Content starts

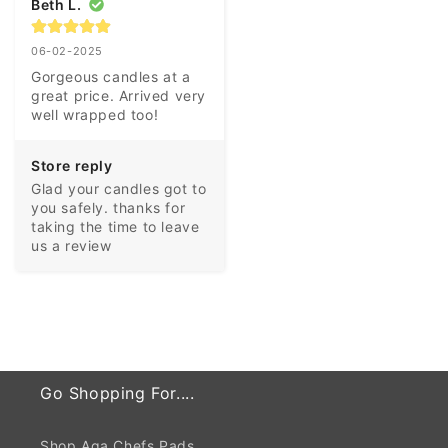
Beth L.
06-02-2025
Gorgeous candles at a 
great price. Arrived very 
well wrapped too!
Store reply
Glad your candles got to 
you safely. thanks for 
taking the time to leave 
us a review
Go Shopping For....
Shop Aga Chefs Pads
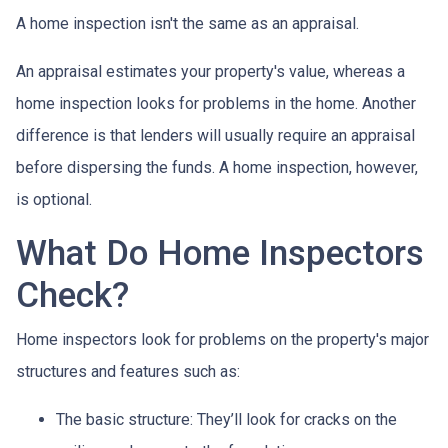
A home inspection isn't the same as an appraisal.
An appraisal estimates your property's value, whereas a
home inspection looks for problems in the home. Another
difference is that lenders will usually require an appraisal
before dispersing the funds. A home inspection, however,
is optional.
What Do Home Inspectors
Check?
Home inspectors look for problems on the property's major
structures and features such as:
The basic structure:
They’ll look for cracks on the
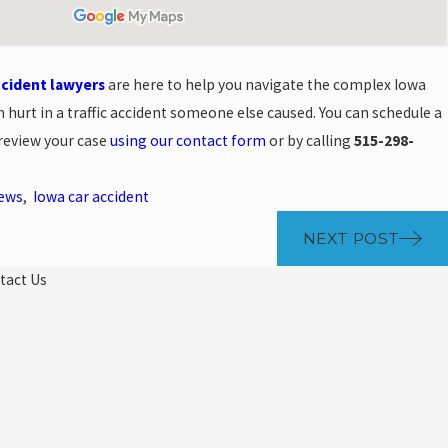
ccident lawyers
are here to help you navigate the complex Iowa
 hurt in a traffic accident someone else caused. You can schedule a
 review your case
using our contact form
or by calling
515-298-
News
,
Iowa car accident
NEXT POST
tact Us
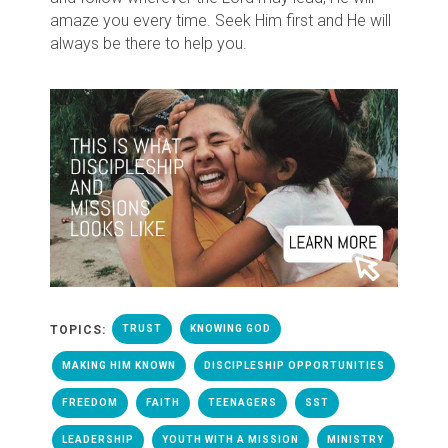
amaze you every time. Seek Him first and He will
always be there to help you.
TOPICS:
TRUST
KNOWING GOD
MAKING HIM KNOWN
DISCIPLESHIP OPPORTUNITIES
FREEDOM
FAITH
TEENAGERS
SST
LEADERSHIP
YOUTH WITH A MISSION
MINISTRY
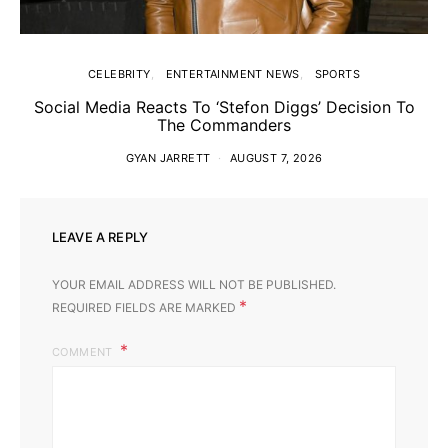
CELEBRITY
ENTERTAINMENT NEWS
SPORTS
Social Media Reacts To ‘Stefon Diggs’ Decision To
The Commanders
GYAN JARRETT
AUGUST 7, 2026
LEAVE A REPLY
YOUR EMAIL ADDRESS WILL NOT BE PUBLISHED.
*
REQUIRED FIELDS ARE MARKED
COMMENT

Content ends

#### Exercise directions:
Everything in the listing must be restated word for word, except for the pictures.

#### Result below:
Beth L.
06-02-2025
Gorgeous candles at a 
great price. Arrived very 
well wrapped too!
Store reply
Glad your candles got to 
you safely. thanks for 
taking the time to leave 
us a review
Go Shopping For....
Shop Aga Chefs Pads
A home inspection isn't the same as an appraisal.
An appraisal estimates your property's value, whereas a
home inspection looks for problems in the home. Another
difference is that lenders will usually require an appraisal
before dispersing the funds. A home inspection, however,
is optional.
What Do Home Inspectors
Check?
Home inspectors look for problems on the property's major
structures and features such as:
The basic structure:
They’ll look for cracks on the
ccident lawyers
are here to help you navigate the complex Iowa
 hurt in a traffic accident someone else caused. You can schedule a
 review your case
using our contact form
or by calling
515-298-
News
,
Iowa car accident
NEXT POST
tact Us
amaze you every time. Seek Him first and He will
always be there to help you.
TOPICS:
TRUST
KNOWING GOD
MAKING HIM KNOWN
DISCIPLESHIP OPPORTUNITIES
FREEDOM
FAITH
TEENAGERS
SST
LEADERSHIP
YOUTH WITH A MISSION
MINISTRY
CELEBRITY
ENTERTAINMENT NEWS
SPORTS
Social Media Reacts To ‘Stefon Diggs’ Decision To
The Commanders
GYAN JARRETT
AUGUST 7, 2026
LEAVE A REPLY
YOUR EMAIL ADDRESS WILL NOT BE PUBLISHED.
*
REQUIRED FIELDS ARE MARKED
COMMENT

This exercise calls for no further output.